Sağlık uzmanınız, durumu tedavi etmek için bir anti-anksiyete ilacı yazabilir.
Yardım nerede bulunur
Başlamak için iyi bir yer, birinci basamak doktorunuz veya hemşire pratisyeniniz olabilir. Sorunun temelinde yatan bir sağlık sorununun olup olmadığını öğrenmek önemlidir.
Bir terapistle kaygıyı azaltmak ve ağzınızdaki bu tattan kurtulmak hakkında konuşmak isterseniz, yakınlarda yardım bulmanın bazı yolları şunlardır:
- Bölgenizdeki kardeş çevreleri veya kaygı destek gruplarını arayın. Çevrimiçi destek için şunu deneyin:
- Mental Health America’nın İlhamı
- Kabile
- Günlük Güç
- Sarı Kanepe Kolektifi
- Betterhelp, Talkspace veya başka bir terapi sağlayıcısı aracılığıyla çevrimiçi bire bir terapiye göz atın.
- Size yakın bir terapisti bulmak için güvenilir bir çevrimiçi arama aracı kullanın. Şununla başlayabilirsiniz:
- Amerika Psikoloji Derneği
- Amerikan Evlilik ve Aile Terapisi Derneği
- Sizin için doğru terapisti nasıl bulacağınız hakkında daha fazlasını okuyun.
Alt çizgi
Anksiyete, ağzınızda acı veya metalik bir tat dahil olmak üzere çok çeşitli fizyolojik semptomlara neden olabilir.

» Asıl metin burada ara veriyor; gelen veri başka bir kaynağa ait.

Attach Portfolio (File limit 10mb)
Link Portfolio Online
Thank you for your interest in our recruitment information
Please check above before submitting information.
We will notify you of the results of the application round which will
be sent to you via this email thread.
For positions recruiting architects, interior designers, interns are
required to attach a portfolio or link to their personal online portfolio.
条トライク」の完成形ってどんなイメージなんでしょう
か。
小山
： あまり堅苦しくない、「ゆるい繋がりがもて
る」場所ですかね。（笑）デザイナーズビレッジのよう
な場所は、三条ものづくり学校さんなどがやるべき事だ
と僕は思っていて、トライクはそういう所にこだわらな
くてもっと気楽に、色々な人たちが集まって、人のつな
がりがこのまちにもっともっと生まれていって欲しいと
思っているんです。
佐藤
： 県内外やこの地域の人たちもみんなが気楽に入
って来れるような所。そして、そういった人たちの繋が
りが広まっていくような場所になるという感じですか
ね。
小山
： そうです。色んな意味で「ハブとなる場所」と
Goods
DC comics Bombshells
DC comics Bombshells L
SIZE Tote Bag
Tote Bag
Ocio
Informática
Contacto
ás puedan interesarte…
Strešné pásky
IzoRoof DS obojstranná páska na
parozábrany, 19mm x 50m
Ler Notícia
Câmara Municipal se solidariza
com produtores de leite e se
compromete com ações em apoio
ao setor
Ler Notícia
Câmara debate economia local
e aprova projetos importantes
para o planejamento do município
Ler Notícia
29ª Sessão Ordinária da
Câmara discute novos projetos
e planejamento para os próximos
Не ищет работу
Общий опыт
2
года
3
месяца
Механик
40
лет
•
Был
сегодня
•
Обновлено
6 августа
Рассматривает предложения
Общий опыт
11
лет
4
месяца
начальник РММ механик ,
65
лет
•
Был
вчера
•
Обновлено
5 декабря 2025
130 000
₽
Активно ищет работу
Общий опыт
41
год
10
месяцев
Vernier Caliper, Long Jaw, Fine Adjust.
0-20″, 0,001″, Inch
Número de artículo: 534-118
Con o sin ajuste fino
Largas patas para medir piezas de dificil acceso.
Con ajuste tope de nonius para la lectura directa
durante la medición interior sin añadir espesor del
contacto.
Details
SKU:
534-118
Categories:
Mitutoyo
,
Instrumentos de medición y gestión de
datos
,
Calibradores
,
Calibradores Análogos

Araştırmalar, tat değişiklikleri ile stres arasında güçlü bir bağlantı olduğunu göstermiştir - belki de savaş ya da kaç tepkisinin bir parçası olarak vücudunuzda salınan kimyasallar nedeniyle.
Uzun süreli kaygı sağlığınız üzerinde pek çok olumsuz etkiye neden olabileceğinden, stres seviyenizi olabildiğince azaltmak önemlidir.

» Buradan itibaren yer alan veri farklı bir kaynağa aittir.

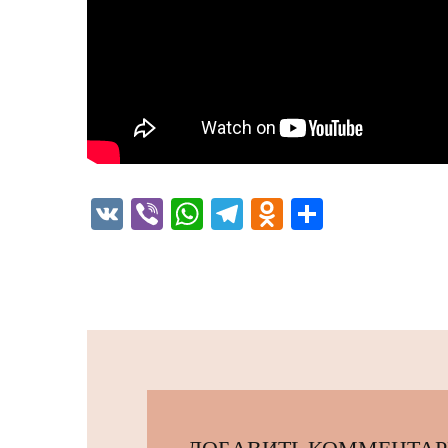
VK
Viber
WhatsApp
Telegram
Odnoklassni
Отправи
ДОБАВИТЬ КОММЕНТА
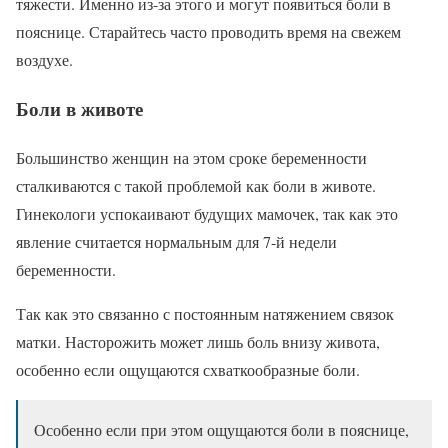
тяжести. Именно из-за этого и могут появиться боли в
пояснице. Старайтесь часто проводить время на свежем
воздухе.
Боли в животе
Большинство женщин на этом сроке беременности
сталкиваются с такой проблемой как боли в животе.
Гинекологи успокаивают будущих мамочек, так как это
явление считается нормальным для 7-й недели
беременности.
Так как это связанно с постоянным натяжением связок
матки. Насторожить может лишь боль внизу живота,
особенно если ощущаются схваткообразные боли.
Особенно если при этом ощущаются боли в пояснице,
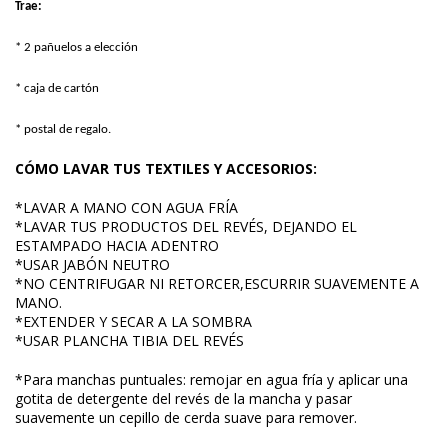
Trae:
* 2 pañuelos a elección
* caja de cartón
* postal de regalo.
CÓMO LAVAR TUS TEXTILES Y ACCESORIOS:
*LAVAR A MANO CON AGUA FRÍA
*LAVAR TUS PRODUCTOS DEL REVÉS, DEJANDO EL
ESTAMPADO HACIA ADENTRO
*USAR JABÓN NEUTRO
*NO CENTRIFUGAR NI RETORCER,ESCURRIR SUAVEMENTE A
MANO.
*EXTENDER Y SECAR A LA SOMBRA
*USAR PLANCHA TIBIA DEL REVÉS
*Para manchas puntuales: remojar en agua fría y aplicar una
gotita de detergente del revés de la mancha y pasar
suavemente un cepillo de cerda suave para remover.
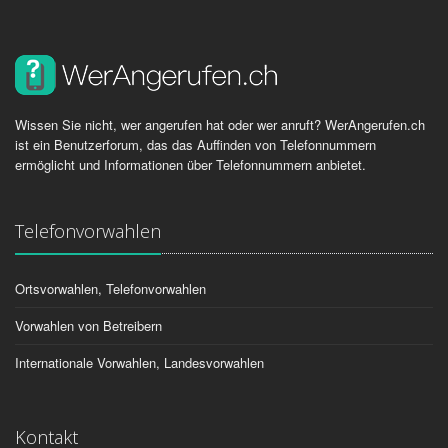
Wissen Sie nicht, wer angerufen hat oder wer anruft? WerAngerufen.ch
ist ein Benutzerforum, das das Auffinden von Telefonnummern
ermöglicht und Informationen über Telefonnummern anbietet.
Telefonvorwahlen
Ortsvorwahlen, Telefonvorwahlen
Vorwahlen von Betreibern
Internationale Vorwahlen, Landesvorwahlen
Kontakt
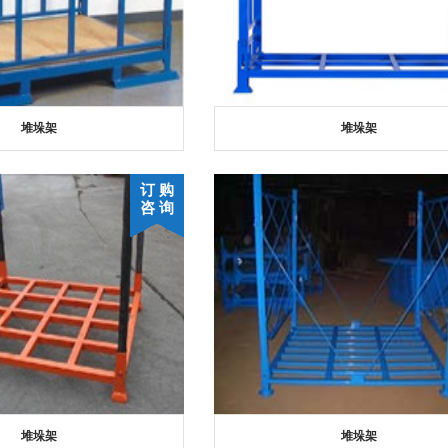
堆垛架
堆垛架
订 购
咨 询
堆垛架
堆垛架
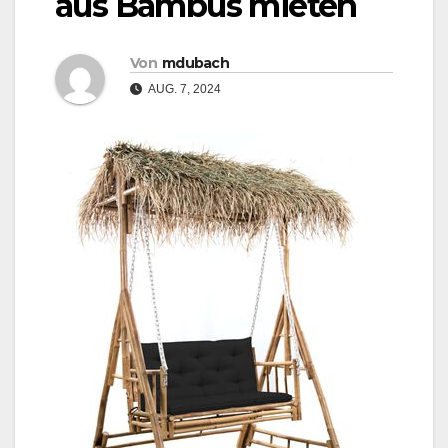
aus Bambus mieten
Von
mdubach
AUG. 7, 2024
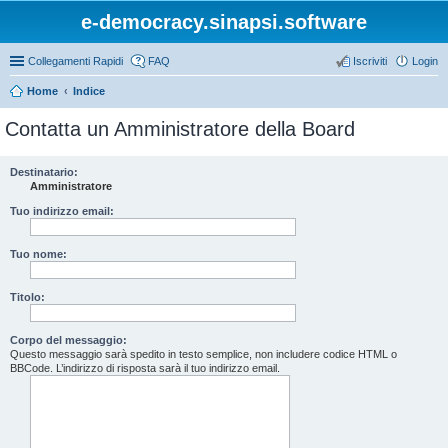
e-democracy.sinapsi.software
Collegamenti Rapidi
FAQ
Iscriviti
Login
Home
Indice
Contatta un Amministratore della Board
Destinatario:
Amministratore
Tuo indirizzo email:
Tuo nome:
Titolo:
Corpo del messaggio:
Questo messaggio sarà spedito in testo semplice, non includere codice HTML o
BBCode. L’indirizzo di risposta sarà il tuo indirizzo email.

Konuşma terapisi birçok insan için işe yarar ve ayrıca daha fazla dinlenerek ve yoga ve meditasyon gibi rahatlatıcı aktiviteler uygulayarak endişenizi azaltabilirsiniz.
Daha düşük kaygılı bir yaşam, genel refah duygunuzu iyileştirebilir ve ağzınızdaki o son derece nahoş tadı ortadan kaldırabilir.